According to chief executive Mr Barry Murphy, a former head of the National Software Directorate, a Lehmann Brothers report recently ranked Openet among the top players in its sector.

The company hopes the flagship deal with AT&T will help propel it to market-leader status in the next two years.

"Certainly we're building the company with an IPO in mind," Mr Murphy says. Such a move is likely within the next 12 months.

He refers to Openet as "an experienced start-up" because it was assembled with a management team of software and telecommunications industry veterans. "All senior management was selected in advance," he says. The company, founded and chaired by Mr Declan Conway, has kept a low profile since its launch in July 1999, although it had a product engineered by September of that year and its first customer in October.

In December 1999, Openet received £2 million in seed funding from Cross Atlantic Channel Partners and last year the company provided the billing system for Esat Business. But Mr Murphy says Openet's market is primarily Europe, the largest telecommunications market, and the United States - the Republic has few potential customers of the right size. Asia, a developing market, is expected to make up 20 per cent of Openet's revenue within a few years.

He also recognises that mediation software has, to date, not been one of the more high-profile software sectors.

"This was the most unsexy part of telecommunications for a long time," he says. However, convergent mediation is one of the fastest-growing areas. Analysts predict it will be a $4 billion to $5 billion market by 2003 as operators watch voice revenue decline and hurry to offer new data services.

Openet's software lets operators quickly add in, and start billing for, new services. Because it serves as a layer between the network and the customer, FusionWorks also captures data about how networks are being used, which can assist customer relationship management or the development of new service offerings.

"The bane of a telco's life is they want to introduce a new service and the IT department says it will be six to nine months, while their competitor is making hay with the same product," says Mr Murphy. As networks progress from old-style circuits towards moving information using Internet protocol (IP) via small, efficient "packets" that scatter across networks and reassemble at their destination, data analysis will also become a vital part of network management.

"The data's not contained in one place like a [circuit] switch, where you can grab it. It's spread through the network", requiring software that can find and interpret it, says Mr Murphy.

The company has won clients such as telecommunications operator GTS, but the AT&T contract, expected to be worth eight figures over three years, marks Openet as a serious player to the world market.

Openet's software will replace the existing system AT&T uses for managing its wireless services, which have some 12 million subscribers.

The company got the contract after going through an extensive due-diligence process, which narrowed the prospective field from an initial shortlist of eight companies down to four.

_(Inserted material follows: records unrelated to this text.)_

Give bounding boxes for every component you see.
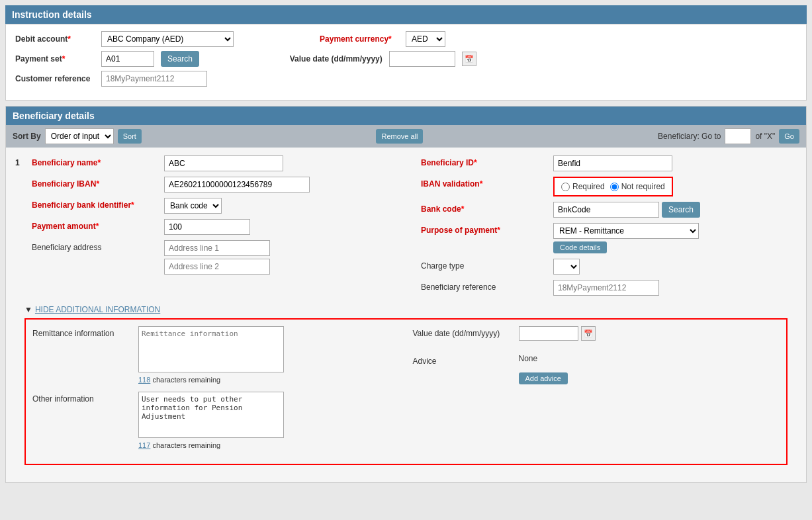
go-button[interactable]: Go [779,129,799,144]
beneficiary-id-input[interactable] [553,155,672,171]
payment-currency-select[interactable]: AED USD EUR [406,31,445,47]
iban-validation-label: IBAN validation* [421,177,553,189]
beneficiary-id-label: Beneficiary ID* [421,155,553,167]
payment-set-label: Payment set* [15,54,95,64]
payment-set-search-button[interactable]: Search [161,51,199,67]
payment-amount-label: Payment amount* [32,219,164,231]
value-date-label: Value date (dd/mm/yyyy) [290,54,383,64]
iban-not-required-radio[interactable] [610,183,619,191]
code-details-button[interactable]: Code details [553,241,607,253]
beneficiary-address-label: Beneficiary address [32,240,164,252]
beneficiary-reference-input[interactable] [553,280,659,296]
value-date-bene-calendar-button[interactable]: 📅 [581,326,596,341]
charge-type-select[interactable]: OUR BEN SHA [553,259,580,275]
beneficiary-iban-input[interactable] [164,177,310,193]
beneficiary-number: 1 [15,158,25,167]
beneficiary-goto-input[interactable] [725,128,751,144]
beneficiary-name-label: Beneficiary name* [32,155,164,167]
payment-set-input[interactable] [101,51,154,67]
instruction-details-header: Instruction details [5,5,807,24]
beneficiary-iban-label: Beneficiary IBAN* [32,177,164,189]
additional-info-content: Remittance information 118 characters re… [24,318,788,465]
remittance-info-label: Remittance information [32,326,138,338]
sort-button[interactable]: Sort [118,129,142,144]
purpose-of-payment-select[interactable]: REM - Remittance SAL - Salary DIV - Divi… [553,223,699,239]
iban-not-required-option[interactable]: Not required [610,182,665,191]
advice-value: None [519,354,538,363]
sort-by-select[interactable]: Order of input Name Amount [45,128,114,144]
bank-code-input[interactable] [553,202,659,218]
beneficiary-details-header: Beneficiary details [6,107,806,125]
address-line1-input[interactable] [164,240,270,256]
debit-account-label: Debit account* [15,34,95,44]
bank-code-label: Bank code* [421,202,553,214]
remove-all-button[interactable]: Remove all [376,129,423,144]
iban-required-option[interactable]: Required [561,182,605,191]
customer-reference-label: Customer reference [15,74,95,83]
value-date-bene-label: Value date (dd/mm/yyyy) [413,326,519,338]
customer-reference-input[interactable] [101,71,207,87]
iban-validation-box: Required Not required [553,177,673,196]
bank-code-search-button[interactable]: Search [662,202,700,218]
payment-amount-input[interactable] [164,219,250,235]
other-info-chars-remaining: 117 characters remaining [138,441,284,449]
charge-type-label: Charge type [421,259,553,271]
beneficiary-goto-label: Beneficiary: Go to [658,132,721,141]
remittance-info-textarea[interactable] [138,326,284,372]
value-date-bene-input[interactable] [519,326,578,341]
beneficiary-bank-id-select[interactable]: Bank code BIC Sort code [164,198,222,214]
hide-additional-info-link[interactable]: HIDE ADDITIONAL INFORMATION [35,305,160,314]
debit-account-select[interactable]: ABC Company (AED) [101,31,234,47]
payment-currency-label: Payment currency* [320,34,399,44]
beneficiary-bank-id-label: Beneficiary bank identifier* [32,198,164,210]
of-x-text: of "X" [755,132,775,141]
other-info-label: Other information [32,392,138,404]
value-date-input[interactable] [389,51,455,67]
purpose-of-payment-label: Purpose of payment* [421,223,553,235]
address-line2-input[interactable] [164,259,270,275]
advice-label: Advice [413,354,519,366]
hide-additional-info-toggle[interactable]: ▼ HIDE ADDITIONAL INFORMATION [15,301,797,318]
other-info-textarea[interactable]: User needs to put other information for … [138,392,284,438]
add-advice-button[interactable]: Add advice [519,372,568,384]
iban-required-radio[interactable] [561,183,570,191]
value-date-calendar-button[interactable]: 📅 [462,52,476,66]
remittance-chars-remaining: 118 characters remaining [138,376,284,384]
beneficiary-reference-label: Beneficiary reference [421,280,553,292]
beneficiary-name-input[interactable] [164,155,283,171]
sort-by-label: Sort By [13,132,41,141]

The competitors were then given two weeks in which to come up with solutions for 30 potential network scenarios. During each company's presentation, engineers had an additional scenario thrown at them, says Mr Murphy.

Openet was the only company to successfully handle all 30 scenarios and resolved the on-the-fly scenario in under 30 minutes, he says.

"We were the smallest company, and the only European-based company," he said, still sounding slightly incredulous with the win.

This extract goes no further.